I almost didn’t pull the trigger on the purchase. Too busy.
No previous contact with the author.
No recommendations from third parties.
After two decades of playing long odds on reading materials and losing,
why would I fall back into that old habit?
In this case, Jeff was running in the right circles. Whoever introduced Jeff to me via Twitter was
an author with a name that I trusted. While
Jeff’s taste didn’t align with mine exactly, he was talking in good faith and treated
our differences the way they should be treated – as novelties and not
deal-breakers.
Besides all that, it was clear that Jeff wasn’t part of the
Borg Publishing Alliance. He was a
self-published guy not restricted by the demands of a few New York aesthetes. His work at least carried the possibility of new
ideas and a fresh voice that hadn’t been milked of all personality by the
normal meat-grinder of editors trained the same ways in a few schools to
conform to the boiler plate voice coming out of the big publishing houses.

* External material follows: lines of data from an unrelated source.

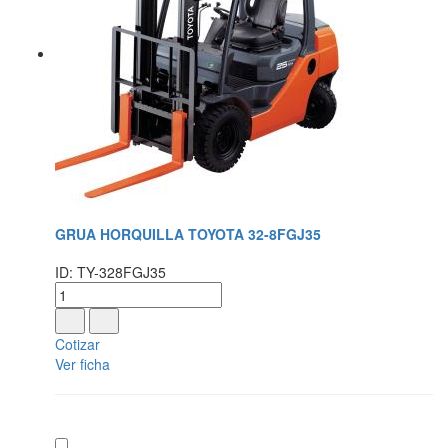
GRUA HORQUILLA TOYOTA 32-8FGJ35
ID: TY-328FGJ35
Cotizar
Ver ficha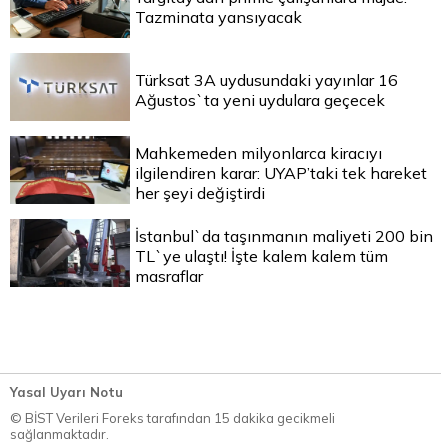
Tazminata yansıyacak
Türksat 3A uydusundaki yayınlar 16
Ağustos`ta yeni uydulara geçecek
Mahkemeden milyonlarca kiracıyı
ilgilendiren karar: UYAP’taki tek hareket
her şeyi değiştirdi
İstanbul`da taşınmanın maliyeti 200 bin
TL`ye ulaştı! İşte kalem kalem tüm
masraflar
Yasal Uyarı Notu
© BİST Verileri Foreks tarafından 15 dakika gecikmeli
sağlanmaktadır.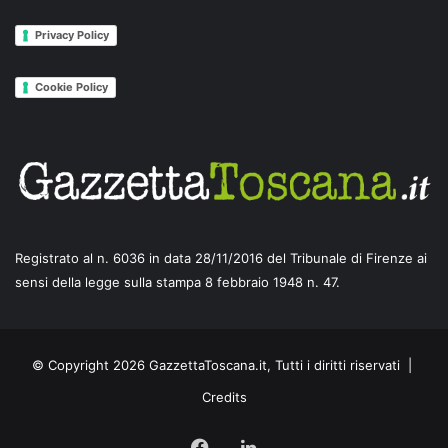
Privacy Policy
Cookie Policy
Registrato al n. 6036 in data 28/11/2016 del Tribunale di Firenze ai
sensi della legge sulla stampa 8 febbraio 1948 n. 47.
© Copyright 2026 GazzettaToscana.it, Tutti i diritti riservati |
Credits
Facebook
LinkedIn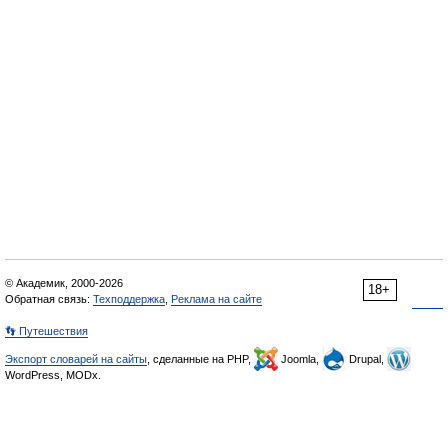
© Академик, 2000-2026
18+
Обратная связь:
Техподдержка
,
Реклама на сайте
👣 Путешествия
Экспорт словарей на сайты
, сделанные на PHP,
Joomla,
Drupal,
WordPress, MODx.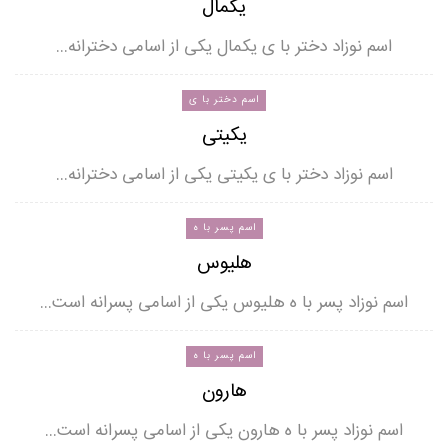
یکمال
اسم نوزاد دختر با ی یکمال یکی از اسامی دخترانه…
اسم دختر با ی
یکیتی
اسم نوزاد دختر با ی یکیتی یکی از اسامی دخترانه…
اسم پسر با ه
هلیوس
اسم نوزاد پسر با ه هلیوس یکی از اسامی پسرانه است…
اسم پسر با ه
هارون
اسم نوزاد پسر با ه هارون یکی از اسامی پسرانه است…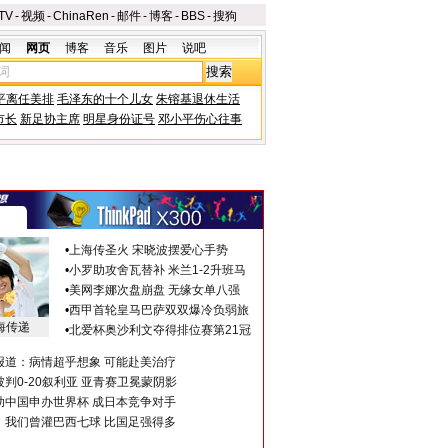
TV
-
视频
-
ChinaRen
-
邮件
-
博客
-
BBS
-
搜狗
闻
网页
博客
音乐
图片
说吧
平离任美排
毛泽东的十个儿女
朱镕基退休生活
市长
新足协主席
明星身份证号
邓小平伤心往事
•
上海传圣火 宋晓波摆爱心手势
•
小罗助攻舍瓦替补 米兰1-2升班马
•
美网李娜次盘崩盘 无缘女单八强
•
西甲首轮皇马巴萨双双爆冷负弱旅
海传递
•
北爱杯奥沙利文夺得排位赛第21冠
报道：病情超乎想象 可能赴美治疗
判0-20叙利亚 亚青赛卫冕蒙阴影
助中国申办世界杯 成日本竞争对手
：我们曾灌巴西七球 比国足强得多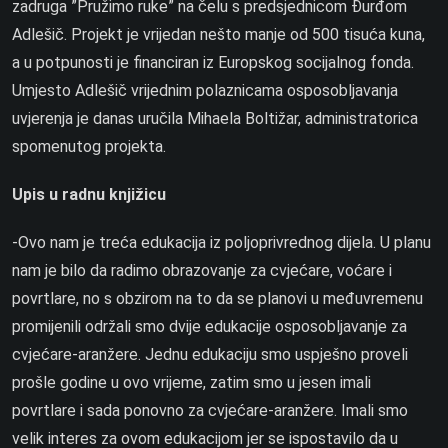
zadruga ”Pružimo ruke” na čelu s predsjednicom Đurđom
Adlešič. Projekt je vrijedan nešto manje od 500 tisuća kuna,
a u potpunosti je financiran iz Europskog socijalnog fonda.
Umjesto Adlešič vrijednim polaznicama osposobljavanja
uvjerenja je danas uručila Mihaela Boltižar, administratorica
spomenutog projekta.
Upis u radnu knjižicu
-Ovo nam je treća edukacija iz poljoprivrednog dijela. U planu
nam je bilo da radimo obrazovanje za cvjećare, voćare i
povrtlare, no s obzirom na to da se planovi u međuvremenu
promijenili održali smo dvije edukacije osposobljavanje za
cvjećare-aranžere. Jednu edukaciju smo uspješno proveli
prošle godine u ovo vrijeme, zatim smo u jesen imali
povrtlare i sada ponovno za cvjećare-aranžere. Imali smo
velik interes za ovom edukacijom jer se ispostavilo da u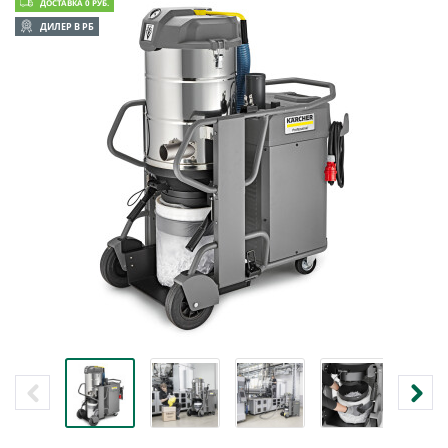
ДОСТАВКА 0 РУБ.
ДИЛЕР В РБ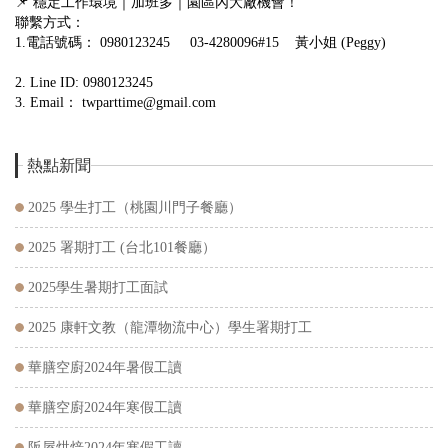
📌 穩定工作環境｜加班多｜園區內大廠機會！
聯繫方式：
1.電話號碼： 0980123245 03-4280096#15 黃小姐 (Peggy)
2. Line ID: 0980123245
3. Email： twparttime@gmail.com
熱點新聞
2025 學生打工（桃園川門子餐廳）
2025 署期打工 (台北101餐廳）
2025學生暑期打工面試
2025 康軒文教（龍潭物流中心）學生署期打工
華膳空廚2024年暑假工讀
華膳空廚2024年寒假工讀
阪屋烘焙2024年寒假工讀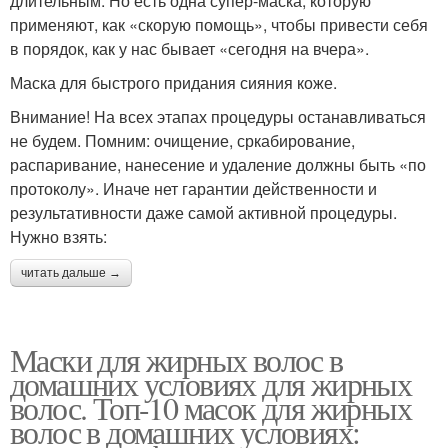
длительным. Но есть одна супер-маска, которую
применяют, как «скорую помощь», чтобы привести себя
в порядок, как у нас бывает «сегодня на вчера».
Маска для быстрого придания сияния коже.
Внимание! На всех этапах процедуры останавливаться
не будем. Помним: очищение, сркабирование,
распаривание, нанесение и удаление должны быть «по
протоколу». Иначе нет гарантии действенности и
результативности даже самой активной процедуры.
Нужно взять:
читать дальше →
Маски для жирных волос в
домашних условиях для жирных
волос. Топ-10 масок для жирных
волос в домашних условиях: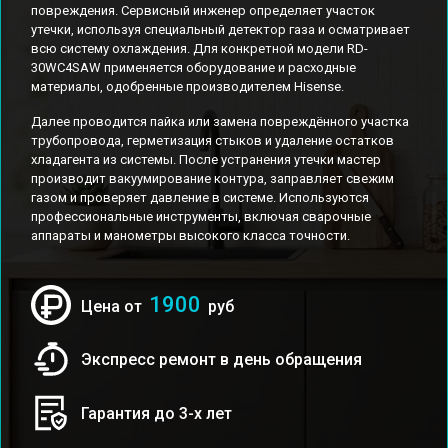
повреждения. Сервисный инженер определяет участок
утечки, используя специальный детектор газа и осматривает
всю систему охлаждения. Для конкретной модели RD-
30WC4SAW применяется оборудование и расходные
материалы, одобренные производителем Hisense.
Далее проводится пайка или замена повреждённого участка
трубопровода, герметизация стыков и удаление остатков
хладагента из системы. После устранения утечки мастер
производит вакуумирование контура, заправляет свежим
газом и проверяет давление в системе. Используются
профессиональные инструменты, включая сварочные
аппараты и манометры высокого класса точности.
1900
Цена от
руб
Экспресс ремонт в день обращения
Гарантия до 3-х лет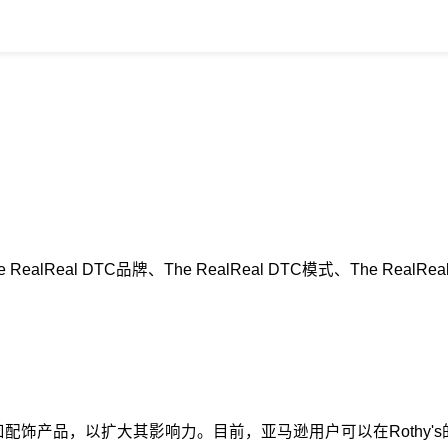
RealReal DTC品牌、The RealReal DTC模式、The 
类和配饰产品，以扩大其影响力。目前，亚马逊用户可以在Roth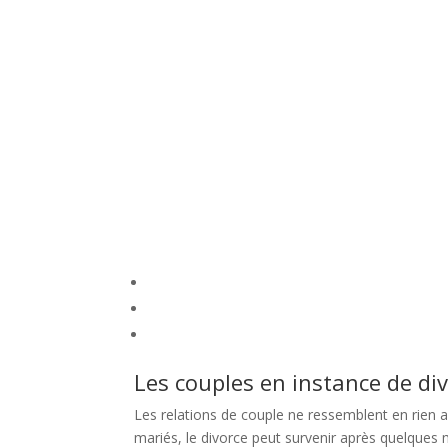
Les couples en instance de di
Les relations de couple ne ressemblent en rien 
mariés, le divorce peut survenir après quelque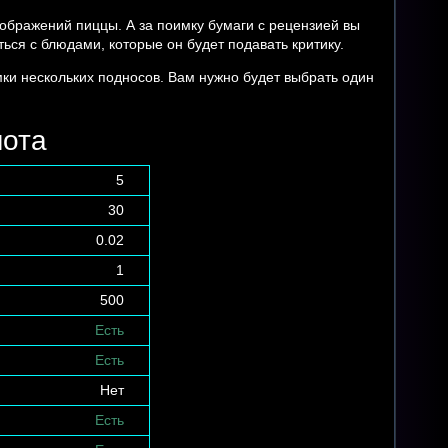
ображений пиццы. А за поимку бумаги с рецензией вы
ся с блюдами, которые он будет подавать критику.
и нескольких подносов. Вам нужно будет выбрать один
лота
5
30
0.02
1
500
Есть
Есть
Нет
Есть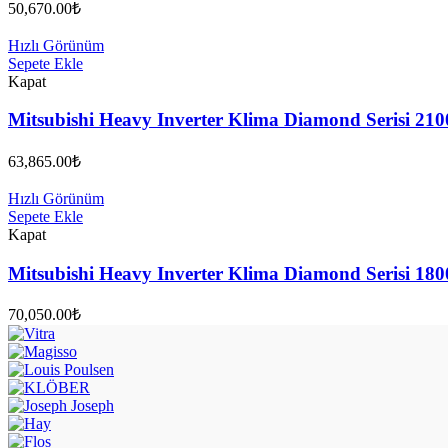
50,670.00
₺
Hızlı Görünüm
Sepete Ekle
Kapat
Mitsubishi Heavy Inverter Klima Diamond Serisi 21
63,865.00
₺
Hızlı Görünüm
Sepete Ekle
Kapat
Mitsubishi Heavy Inverter Klima Diamond Serisi 1
70,050.00
₺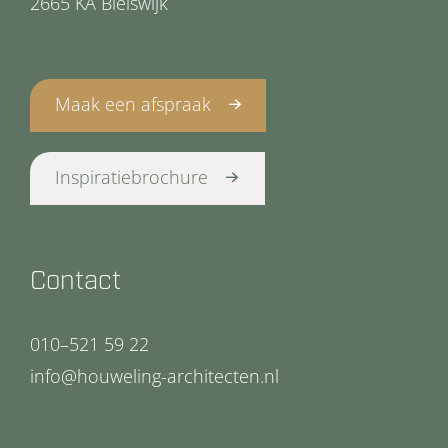
2665 KA Bleiswijk
Maak een afspraak
Inspiratiebrochure
Contact
010–521 59 22
info@houweling-architecten.nl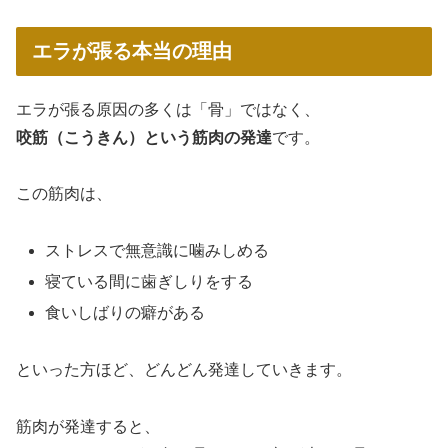
エラが張る本当の理由
エラが張る原因の多くは「骨」ではなく、
咬筋（こうきん）という筋肉の発達
です。
この筋肉は、
ストレスで無意識に噛みしめる
寝ている間に歯ぎしりをする
食いしばりの癖がある
といった方ほど、どんどん発達していきます。
筋肉が発達すると、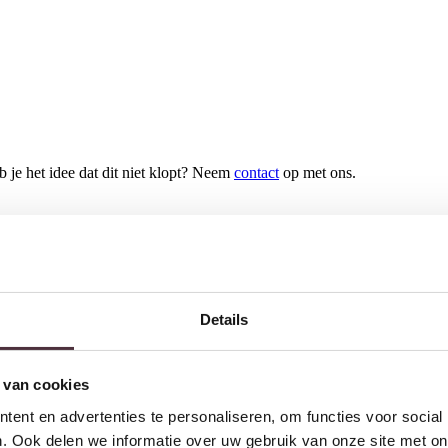
b je het idee dat dit niet klopt? Neem
contact
op met ons.
w volgende bestelling van minimaal €200,- (niet geldig op afgeprijsde
Details
Inschrijven
 van cookies
ent en advertenties te personaliseren, om functies voor social
. Ook delen we informatie over uw gebruik van onze site met on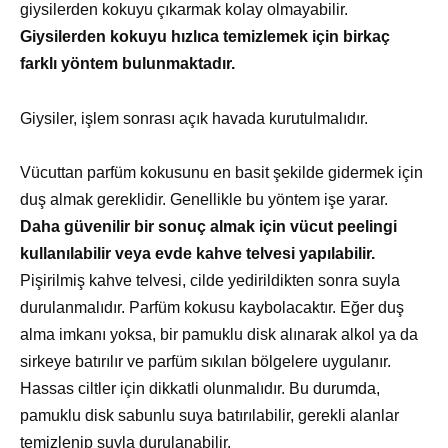
giysilerden kokuyu çıkarmak kolay olmayabilir.
Giysilerden kokuyu hızlıca temizlemek için birkaç
farklı yöntem bulunmaktadır.
Giysiler, işlem sonrası açık havada kurutulmalıdır.
Vücuttan parfüm kokusunu en basit şekilde gidermek için
duş almak gereklidir. Genellikle bu yöntem işe yarar.
Daha güvenilir bir sonuç almak için vücut peelingi
kullanılabilir veya evde kahve telvesi yapılabilir.
Pişirilmiş kahve telvesi, cilde yedirildikten sonra suyla
durulanmalıdır. Parfüm kokusu kaybolacaktır. Eğer duş
alma imkanı yoksa, bir pamuklu disk alınarak alkol ya da
sirkeye batırılır ve parfüm sıkılan bölgelere uygulanır.
Hassas ciltler için dikkatli olunmalıdır. Bu durumda,
pamuklu disk sabunlu suya batırılabilir, gerekli alanlar
temizlenip suyla durulanabilir.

What kind of Pulp Revolutionary would I be if I can’t
support a guy doing his own marketing for his own writing on his own time?
The bad kind, that’s what.
So I bought the book, and thought that would be the end of
it for a good long while. Well, it now
looks like each month will leave me with a gap to fill. Fellow readers will understand the twitchy
feeling that results from not having a bookmark stashed in a current read. The thought of reading a book sight unseen by
an author about whom I knew practically nothing appealed to me more than
reading Castalia House’s latest blockbuster - sorry, Loki’s Child, you’ll have to wait until October – and so Ten Gentle Opportunities rocketed to the
top of my list.
At a third of the way through this book I can only say thank
god for self-publishers and social media.
This is not a review of Ten Gentle Opportunities – I’m only a third of the way through, so it’s too early to say
more than that I’m loving it – rather, it is a morality play about of the
benefits of the self-publishing model.
It is a call to arms for readers to get out there and take chances on
the little guys. They might not all provide
books as entertaining and different as Duntemann’s, but you’ll face better odds
than you will with the Big Five Publishers.
Better yet, when you hit that jackpot, you’ll have a new name and a new
backlog to start pillaging for even more material.
The social media scene has been a god-send for readers and a
fantastic way to push back against the SJW narrative, but at times the Puppy
crowd tends to focus on the biggest names and the biggest fights. That’s all well and good, but when you’re spreading
around the Pepe Memes and barking back against the Hugo Crowd, don’t forget to
spread the love when it comes to the lesser known lights, because some of them –
like Jeff Duntermann – are bright indeed.